Secondo diversi analisti il problema di fondo per il governo è che non sarà compito facile risanare le banche, proteggere i risparmiatori, rispettare le regole europee e mantenere l’ordine politico in colpo solo: una delle quattro gambe di questo tavolo deve necessariamente saltare.

Qualche giorno fa l’Economist aveva suggerito alle autorità Europee di venire incontro alla possibilità di intervento pubblico salva banche, proprio per non correre il rischio che numerosi risparmiatori italiani possano vedere ridotti o azzerati i propri averi nell’ambito delle risoluzioni bancarie con imprevedibili conseguenze politiche.

A questo proposito, il presidente della Bce Mario Draghi ha lanciato un assist al settore sinistrato italiano, aggiunto oggi durante la conferenza stampa successiva alla decisione della banca centrale sui tassi che un sistema di protezione (backstop) pubblico per le sofferenze potrebbe essere molto utile e possibile in circostanze eccezionali.

I numeri della crisi delle banche italiane

I numeri della crisi sono i seguenti: le sofferenze bancarie (Npl) nei bilanci delle banche italiane sono circa 200 miliardi, pari all’8% dei portafoglio crediti; una cifra che secondo la banca Wells Fargo potrebbe presto aggiungere 160 miliardi di euro di nuovi crediti, pronti ad acquisire l’infausto status di Non-performing loans (Npl), portando così la quota sui crediti totali al 15%. Se le perdite derivanti dalla vendita queste sofferenze sarà, come prevedibile, inferiore ai valori ai quali questi crediti sono contabilizzati si verificheranno forti perdite, cui necessariamente dovranno seguire iniezioni di nuovo capitale.

Se questo processo non dovesse bastare, si attiverebbe la procedura delineata dalla direttiva Brrd che prevede il bail-in, ossia il prelievo di fondi dall’ “interno” delle banche da salvare: in Italia 200 miliardi di euro di asset sottoponibili a bail-in (fra azioni e obbligazioni junior) sono di proprietà delle famiglie.

L’ipotesi di un indennizzo successivo al bail-in non sembra essere in grado d’impedire una forte sollevazione da parte dei risparmiatori. Come scrive Silvia Merler, affiliate fellow presso il think-tank Bruegel, la clientela “truffata” con titoli rischiosi potrebbe essere rimborsata solo al termine di lunghe procedure di arbitrato, e comunque non potrebbe risarcire tutti.

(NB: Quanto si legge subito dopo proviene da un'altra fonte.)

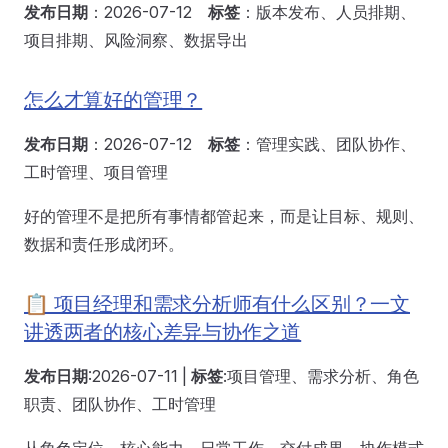
发布日期
：2026-07-12
标签
：版本发布、人员排期、
项目排期、风险洞察、数据导出
怎么才算好的管理？
发布日期
：2026-07-12
标签
：管理实践、团队协作、
工时管理、项目管理
好的管理不是把所有事情都管起来，而是让目标、规则、
数据和责任形成闭环。
📋 项目经理和需求分析师有什么区别？一文
讲透两者的核心差异与协作之道
发布日期
:2026-07-11 |
标签
:项目管理、需求分析、角色
职责、团队协作、工时管理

“C’è troppo in ballo in Italia, politicamente e finanziariamente, perché i politici possano fallire nell’accordare un piano accorto per ricapitalizzare le banche italiane proteggendo i piccoli risparmiatori, i quali detengono una parte significativa dei bond bancari”, scrive in una Nicholas Spiro partner presso Lauressa Advisory.

Ben May lo ha scritto senza giri di parole: se a pagare saranno i piccoli risparmiatori la sola prospettiva di un futuro esecutivo pentastellato spaventerebbe gli investitori riportando in alto i timori azzardi sulla permanenza dell’Italia nell’euro. In un certo senso, lo spauracchio dell’approdo al governo del M5s sembra essere una delle maggiori motivazioni, soprattutto a Bruxelles, perché si garantisca una soluzione morbida al problema, a lungo rinviato, degli Npl italiani.